The big question is, will this typically reckless and economically glaringly incompetent imposition of the "America first" policy lead to the re-industrialization of the U.S. which Trump hopes for? Or will it lead to the crash of the international financial system because of a chain reaction of bankruptcies in an already hopelessly over-indebted financial structure? It depends on the follow-up and implementation of sound physical economy principles.

The White House has issued a fact sheet, providing the argumentation for the measures: "Countries including China, Germany, Japan and South Korea have pursued policies that suppress the domestic consumption power of their own citizens to artificially boost the competitiveness of their export products. Such policies include regressive tax systems, low or unenforced penalties for environmental degradation and policies intended to suppress worker wages relative to productivity." 

This statement, however, lumps together very different cases. While China has lifted nearly 850 million of its own citizens out of poverty, eradicated absolute poverty, created a middle-income group of 400 million people with an enormous purchasing power, and beyond that, become the engine of development for the Global South, the situation for Germany is quite different.

The introduction of the eurozone in 1999 was criticized heavily at the time because it integrated very differently developed economies into one currency zone, which was not an "optimal currency zone." When Gerhard Schroder implemented "Agenda 2010," a series of reforms, as the German chancellor in the early 2000s, it did suppress domestic wages, and in that way increased the competitiveness of the German economy relative to the less industrialized countries of the eurozone. It increased the weight of the German economy at the expense of the other European countries, since they could not devalue their currencies anymore.

As a result, Germany became the "export world champion" for a while, but many domestic investments, such as renewal of basic infrastructure, were neglected, and the buying power of the domestic market was relatively weakened. Naturally all of this was overshadowed by subsequent developments, such as the loss of access to cheap Russian gas, and the loss of the Russian market for geopolitical reasons. Theoretically, the Trump tariffs could be a wake-up call for Germany to put its own house in order.

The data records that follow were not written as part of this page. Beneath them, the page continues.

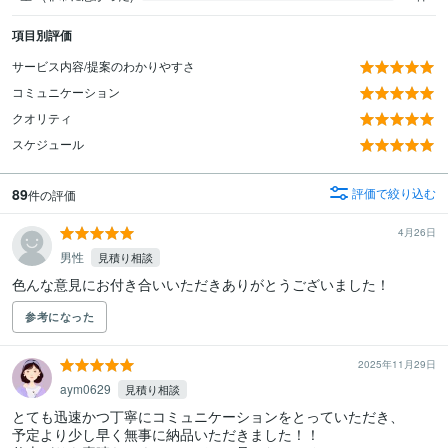
項目別評価
サービス内容/提案のわかりやすさ
コミュニケーション
クオリティ
スケジュール
89
評価で絞り込む
件の評価
4月26日
男性
見積り相談
色んな意見にお付き合いいただきありがとうございました！
参考になった
2025年11月29日
aym0629
見積り相談
とても迅速かつ丁寧にコミュニケーションをとっていただき、

予定より少し早く無事に納品いただきました！！
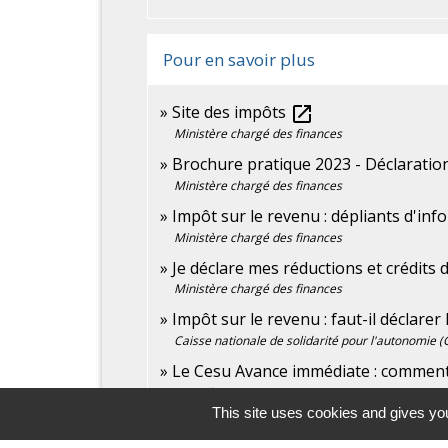
Pour en savoir plus
Site des impôts
open_in_new
Ministère chargé des finances
Brochure pratique 2023 - Déclaratio
Ministère chargé des finances
Impôt sur le revenu : dépliants d'in
Ministère chargé des finances
Je déclare mes réductions et crédits
Ministère chargé des finances
Impôt sur le revenu : faut-il déclarer
Caisse nationale de solidarité pour l'autonomie 
Le Cesu Avance immédiate : commen
Urssaf
This site uses cookies and gives you
L'avance immédiate de crédit d'impôt
Urssaf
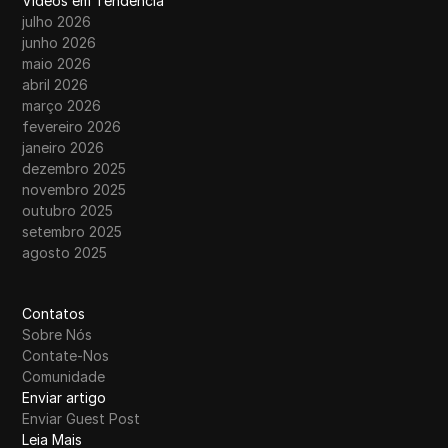
Vídeos em Tendência
julho 2026
junho 2026
maio 2026
abril 2026
março 2026
fevereiro 2026
janeiro 2026
dezembro 2025
novembro 2025
outubro 2025
setembro 2025
agosto 2025
Contatos
Sobre Nós
Contate-Nos
Comunidade
Enviar artigo
Enviar Guest Post
Leia Mais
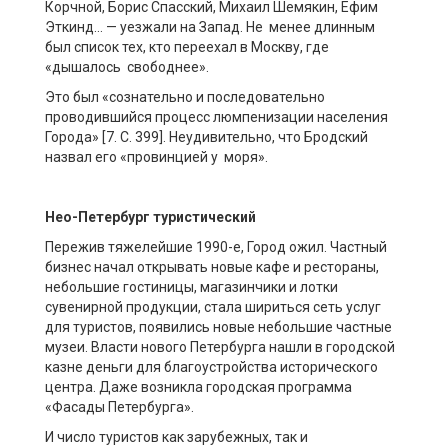
Корчной, Борис Спасский, Михаил Шемякин, Ефим
Эткинд… — уезжали на Запад. Не менее длинным
был список тех, кто переехал в Москву, где
«дышалось свободнее».
Это был «сознательно и последовательно
проводившийся процесс люмпенизации населения
Города» [7. С. 399]. Неудивительно, что Бродский
назвал его «провинцией у моря».
Нео-
Петербург туристический
Пережив тяжелейшие 1990-е, Город ожил. Частный
бизнес начал открывать новые кафе и рестораны,
небольшие гостиницы, магазинчики и лотки
сувенирной продукции, стала шириться сеть услуг
для туристов, появились новые небольшие частные
музеи. Власти нового Петербурга нашли в городской
казне деньги для благоустройства исторического
центра. Даже возникла городская программа
«Фасады Петербурга».
И число туристов как зарубежных, так и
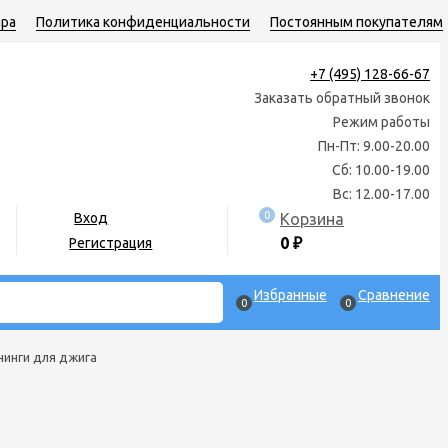
ара
Политика конфиденциальности
Постоянным покупателям
+7 (495) 128-66-67
Заказать обратный звонок
Режим работы
Пн-Пт: 9.00-20.00
Сб: 10.00-19.00
Вс: 12.00-17.00
0
Корзина
Вход
0
₽
Регистрация
Избранные
Сравнение
0
0
нинги для джига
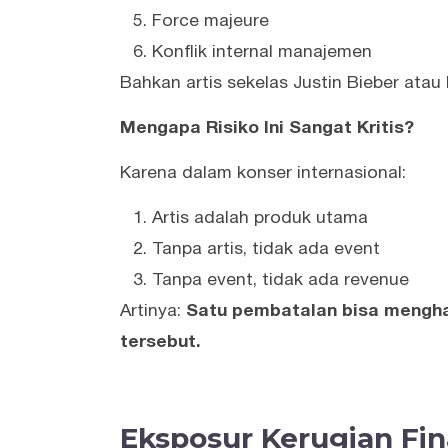
Force majeure
Konflik internal manajemen
Bahkan artis sekelas Justin Bieber atau 
Mengapa Risiko Ini Sangat Kritis?
Karena dalam konser internasional:
Artis adalah produk utama
Tanpa artis, tidak ada event
Tanpa event, tidak ada revenue
Artinya:
Satu pembatalan bisa mengha
tersebut.
Eksposur Kerugian Fina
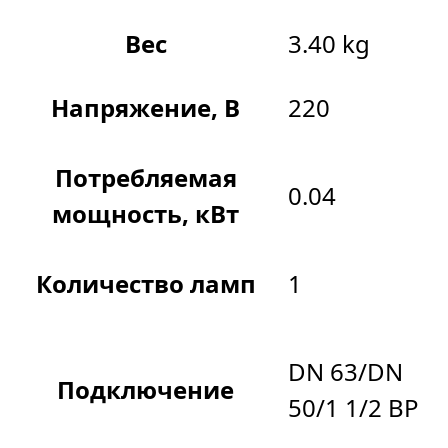
Вес
3.40 kg
Напряжение, В
220
Потребляемая
0.04
мощность, кВт
Количество ламп
1
DN 63/DN
Подключение
50/1 1/2 ВР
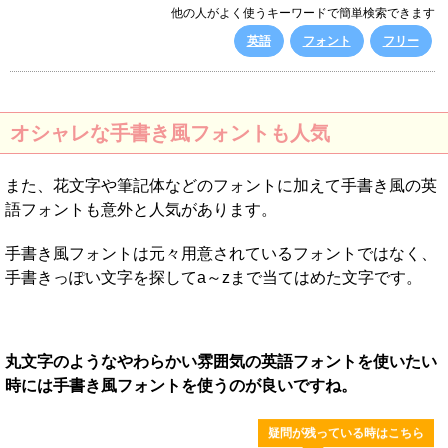
他の人がよく使うキーワードで簡単検索できます
英語
フォント
フリー
オシャレな手書き風フォントも人気
また、花文字や筆記体などのフォントに加えて手書き風の英
語フォントも意外と人気があります。
手書き風フォントは元々用意されているフォントではなく、
手書きっぽい文字を探してa～zまで当てはめた文字です。
丸文字のようなやわらかい雰囲気の英語フォントを使いたい
時には手書き風フォントを使うのが良いですね。
疑問が残っている時はこちら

The Trump administration's intention is obviously to undo the de-industrialization which took place in the U.S. under the neoliberal policies of his predecessors, who outsourced much of the American industrial capacities to so-called cheap labor markets. Consequently, the U.S. has almost no small and medium-size enterprises, and its productive capacities are largely reduced to the military. But the sudden shift from an economic model based on the shareholder value of Wall Street and its maximization of profit, to a more durable industrial strength entails the dangers of disruptions and bankruptcies, given the total U.S. national debt of $37 trillion and a total outstanding derivative bubble of $2 quadrillion.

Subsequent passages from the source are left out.